EXERCISE BRIEF:
Your answer should be the lines below from the one holding "по каретке ничего" through the one holding "выполняющие роль направляющих", copied exactly and with nothing else.

Extracted page text data
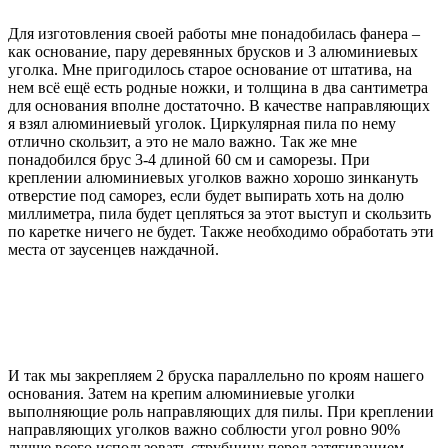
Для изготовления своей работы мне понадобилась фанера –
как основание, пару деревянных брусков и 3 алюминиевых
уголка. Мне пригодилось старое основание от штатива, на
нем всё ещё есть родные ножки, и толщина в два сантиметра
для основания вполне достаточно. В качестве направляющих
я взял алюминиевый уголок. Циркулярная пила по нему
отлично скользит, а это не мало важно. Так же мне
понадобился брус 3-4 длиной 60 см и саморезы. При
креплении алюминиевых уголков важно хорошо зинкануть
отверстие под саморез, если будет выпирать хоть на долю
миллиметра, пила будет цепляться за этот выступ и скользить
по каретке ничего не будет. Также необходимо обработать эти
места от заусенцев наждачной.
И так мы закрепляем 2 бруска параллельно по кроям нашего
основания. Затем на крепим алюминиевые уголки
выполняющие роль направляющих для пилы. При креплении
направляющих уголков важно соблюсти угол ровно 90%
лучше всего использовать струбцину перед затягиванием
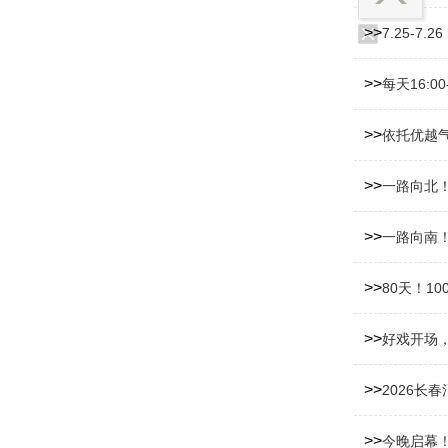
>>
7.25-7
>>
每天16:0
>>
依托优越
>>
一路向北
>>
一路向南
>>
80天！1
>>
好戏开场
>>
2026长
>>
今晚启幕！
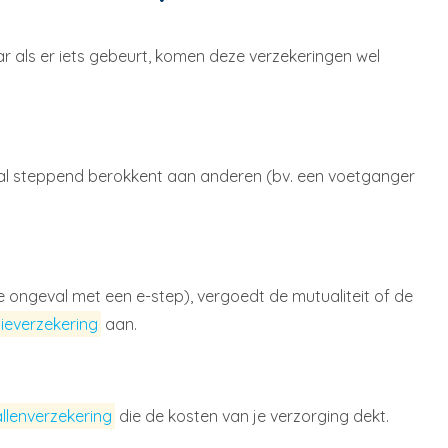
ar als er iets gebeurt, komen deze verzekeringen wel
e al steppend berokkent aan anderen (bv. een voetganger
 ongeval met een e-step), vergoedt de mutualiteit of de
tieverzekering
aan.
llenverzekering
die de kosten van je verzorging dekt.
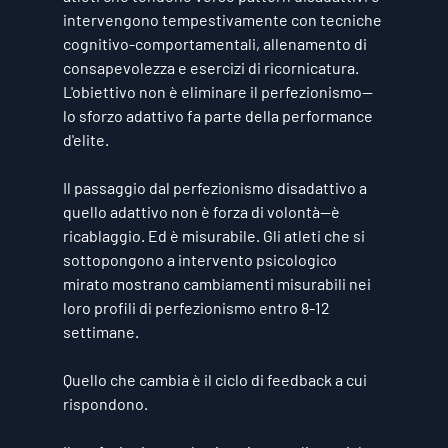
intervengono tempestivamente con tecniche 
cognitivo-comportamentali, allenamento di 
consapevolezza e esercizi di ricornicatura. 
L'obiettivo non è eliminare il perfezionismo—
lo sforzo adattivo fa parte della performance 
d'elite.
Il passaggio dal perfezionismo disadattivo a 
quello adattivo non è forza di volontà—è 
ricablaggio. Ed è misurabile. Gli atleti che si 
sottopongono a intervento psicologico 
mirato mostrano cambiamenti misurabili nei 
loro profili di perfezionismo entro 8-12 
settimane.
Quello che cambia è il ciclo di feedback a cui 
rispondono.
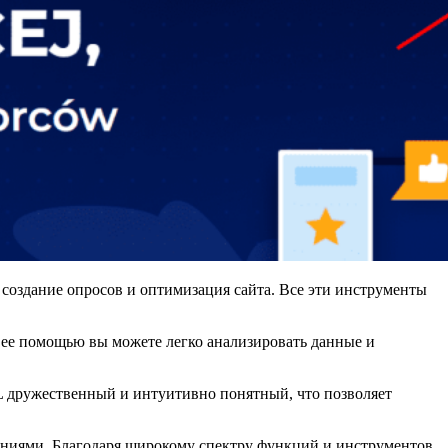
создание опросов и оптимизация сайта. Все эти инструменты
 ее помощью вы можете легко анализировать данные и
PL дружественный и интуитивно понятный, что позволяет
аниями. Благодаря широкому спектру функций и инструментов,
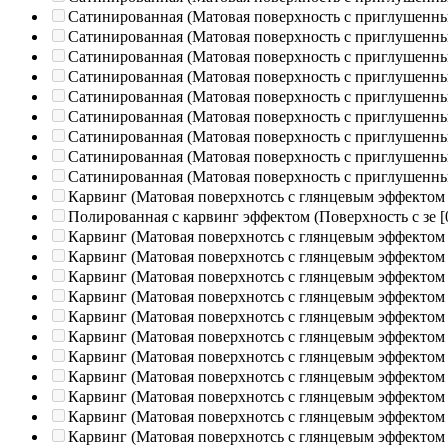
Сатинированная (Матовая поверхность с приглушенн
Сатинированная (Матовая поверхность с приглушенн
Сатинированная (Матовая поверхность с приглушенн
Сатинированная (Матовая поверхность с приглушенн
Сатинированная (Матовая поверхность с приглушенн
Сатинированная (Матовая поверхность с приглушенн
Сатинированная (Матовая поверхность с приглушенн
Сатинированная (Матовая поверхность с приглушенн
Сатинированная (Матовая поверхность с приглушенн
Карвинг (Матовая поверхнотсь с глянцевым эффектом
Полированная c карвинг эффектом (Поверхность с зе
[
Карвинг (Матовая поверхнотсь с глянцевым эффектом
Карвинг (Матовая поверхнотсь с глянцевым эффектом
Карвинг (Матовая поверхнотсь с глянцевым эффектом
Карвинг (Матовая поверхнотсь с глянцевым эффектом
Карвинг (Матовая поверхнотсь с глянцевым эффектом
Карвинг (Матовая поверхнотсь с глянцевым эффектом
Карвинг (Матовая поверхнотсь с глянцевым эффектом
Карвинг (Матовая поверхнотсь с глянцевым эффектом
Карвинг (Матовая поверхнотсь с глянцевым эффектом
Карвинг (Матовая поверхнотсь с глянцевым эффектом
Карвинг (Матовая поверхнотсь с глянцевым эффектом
--
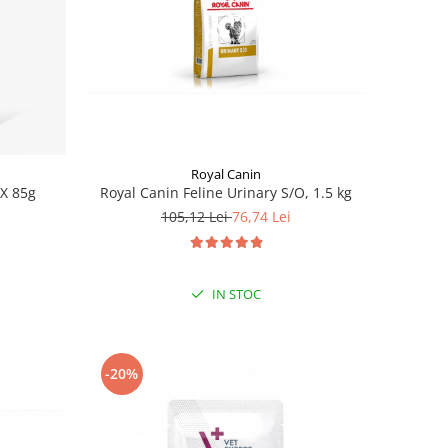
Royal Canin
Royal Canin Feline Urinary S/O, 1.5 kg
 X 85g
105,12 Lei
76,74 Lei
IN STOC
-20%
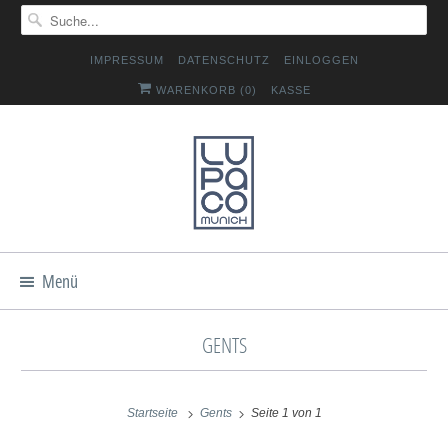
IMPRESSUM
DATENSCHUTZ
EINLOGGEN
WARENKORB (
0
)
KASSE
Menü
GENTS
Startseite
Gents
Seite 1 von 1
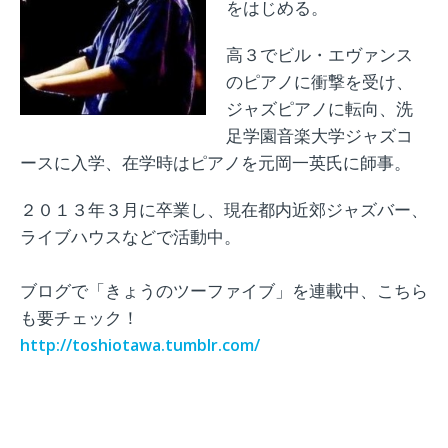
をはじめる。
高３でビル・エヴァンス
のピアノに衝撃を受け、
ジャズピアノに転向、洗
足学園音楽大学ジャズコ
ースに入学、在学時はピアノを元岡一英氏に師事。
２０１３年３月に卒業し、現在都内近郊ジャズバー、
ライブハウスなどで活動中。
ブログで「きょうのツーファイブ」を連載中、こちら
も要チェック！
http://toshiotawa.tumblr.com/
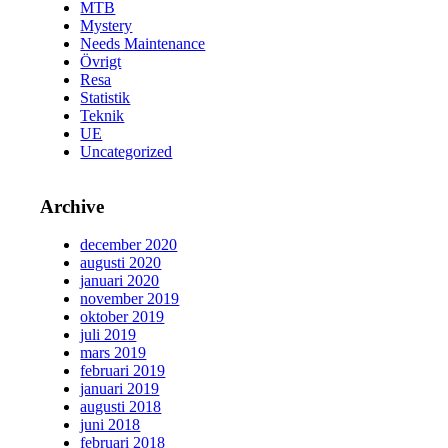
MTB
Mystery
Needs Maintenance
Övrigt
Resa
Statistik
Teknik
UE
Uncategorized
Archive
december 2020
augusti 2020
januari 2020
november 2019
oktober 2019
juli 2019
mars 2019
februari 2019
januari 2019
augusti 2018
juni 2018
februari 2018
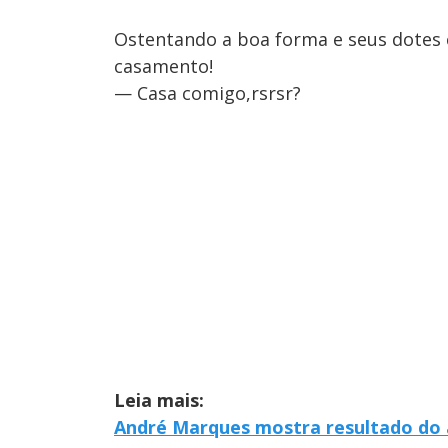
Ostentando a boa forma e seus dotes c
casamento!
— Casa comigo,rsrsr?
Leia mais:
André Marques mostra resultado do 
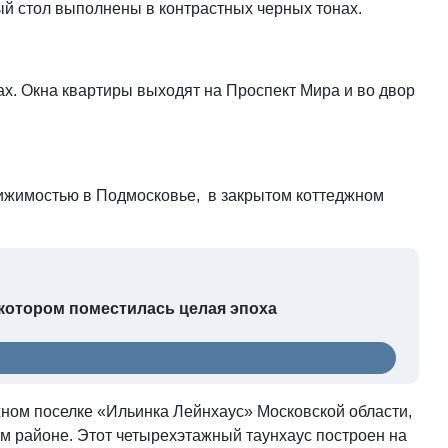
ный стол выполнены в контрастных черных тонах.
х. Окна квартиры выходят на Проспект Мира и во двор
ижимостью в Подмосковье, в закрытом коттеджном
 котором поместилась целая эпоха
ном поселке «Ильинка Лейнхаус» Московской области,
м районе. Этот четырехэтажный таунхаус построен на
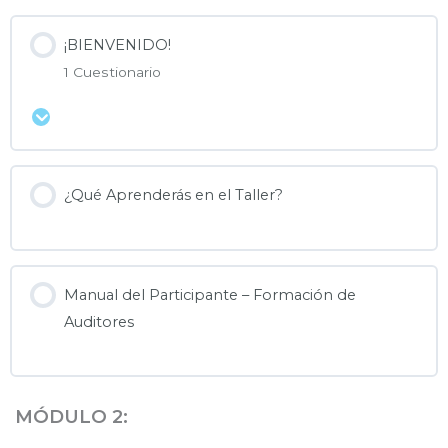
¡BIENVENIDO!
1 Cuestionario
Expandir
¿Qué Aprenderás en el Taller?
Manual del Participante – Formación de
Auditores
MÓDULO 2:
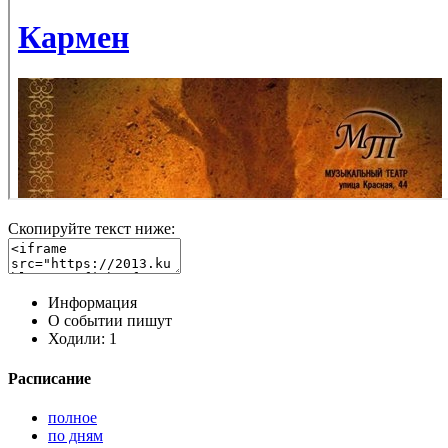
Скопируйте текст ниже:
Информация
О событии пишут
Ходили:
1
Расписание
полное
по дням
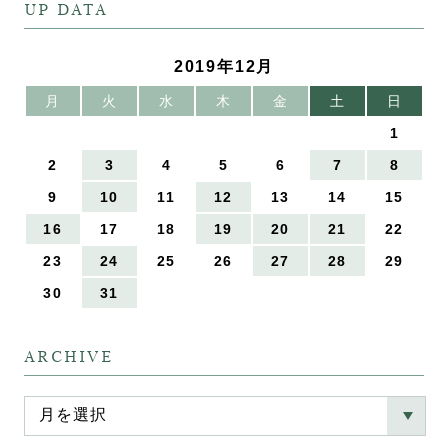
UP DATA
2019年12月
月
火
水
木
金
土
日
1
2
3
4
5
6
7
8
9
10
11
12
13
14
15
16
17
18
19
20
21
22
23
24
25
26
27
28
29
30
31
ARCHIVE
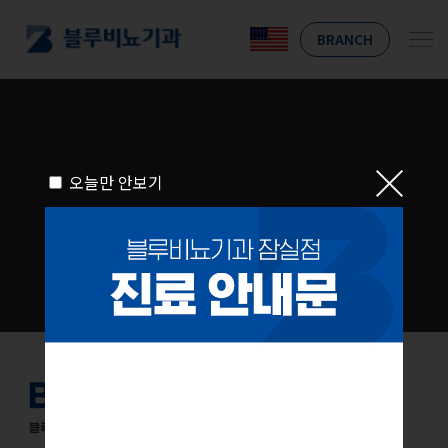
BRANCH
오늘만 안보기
---
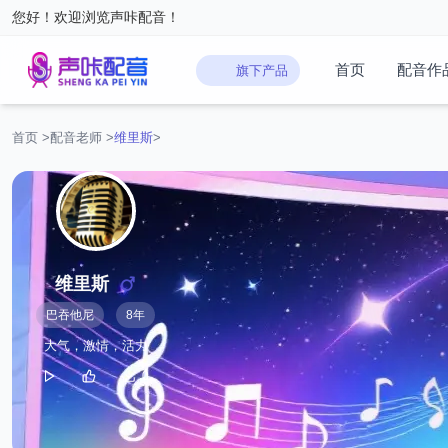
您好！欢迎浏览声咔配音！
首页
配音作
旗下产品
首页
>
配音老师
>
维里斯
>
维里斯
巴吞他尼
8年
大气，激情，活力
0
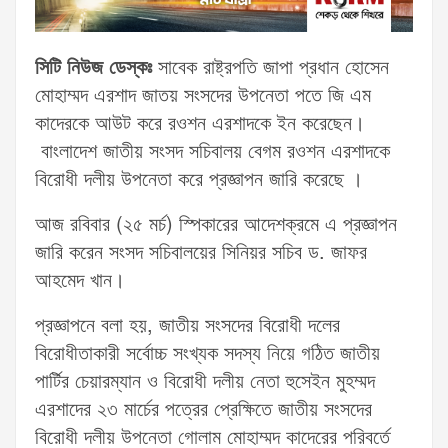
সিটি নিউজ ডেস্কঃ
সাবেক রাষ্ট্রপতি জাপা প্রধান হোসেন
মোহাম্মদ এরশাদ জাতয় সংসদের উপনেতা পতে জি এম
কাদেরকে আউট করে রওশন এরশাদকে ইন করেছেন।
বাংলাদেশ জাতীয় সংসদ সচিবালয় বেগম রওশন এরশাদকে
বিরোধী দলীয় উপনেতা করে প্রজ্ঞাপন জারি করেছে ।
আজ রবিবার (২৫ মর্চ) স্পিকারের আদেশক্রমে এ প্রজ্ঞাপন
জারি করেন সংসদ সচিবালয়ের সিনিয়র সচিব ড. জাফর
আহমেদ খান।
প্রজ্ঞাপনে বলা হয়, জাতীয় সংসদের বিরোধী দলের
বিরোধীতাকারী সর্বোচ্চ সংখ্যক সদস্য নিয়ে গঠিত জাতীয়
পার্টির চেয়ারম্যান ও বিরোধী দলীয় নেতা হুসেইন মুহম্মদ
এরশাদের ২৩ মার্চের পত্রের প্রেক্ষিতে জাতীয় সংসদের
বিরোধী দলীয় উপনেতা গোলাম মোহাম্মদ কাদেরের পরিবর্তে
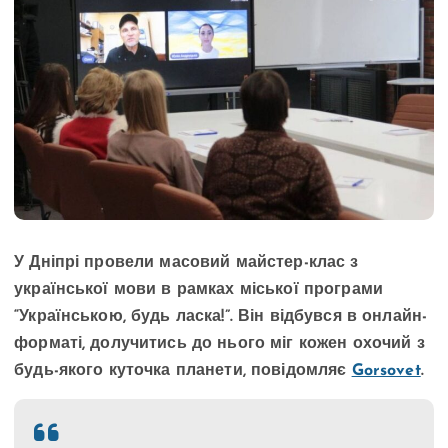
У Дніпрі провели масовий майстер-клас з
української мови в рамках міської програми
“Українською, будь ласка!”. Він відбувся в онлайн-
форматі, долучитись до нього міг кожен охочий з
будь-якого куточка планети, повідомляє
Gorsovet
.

SOLUTION TO THIS TASK:
по каретке ничего не будет. Также необходимо обработать эти
места от заусенцев наждачной.
И так мы закрепляем 2 бруска параллельно по кроям нашего
основания. Затем на крепим алюминиевые уголки
выполняющие роль направляющих для пилы. При креплении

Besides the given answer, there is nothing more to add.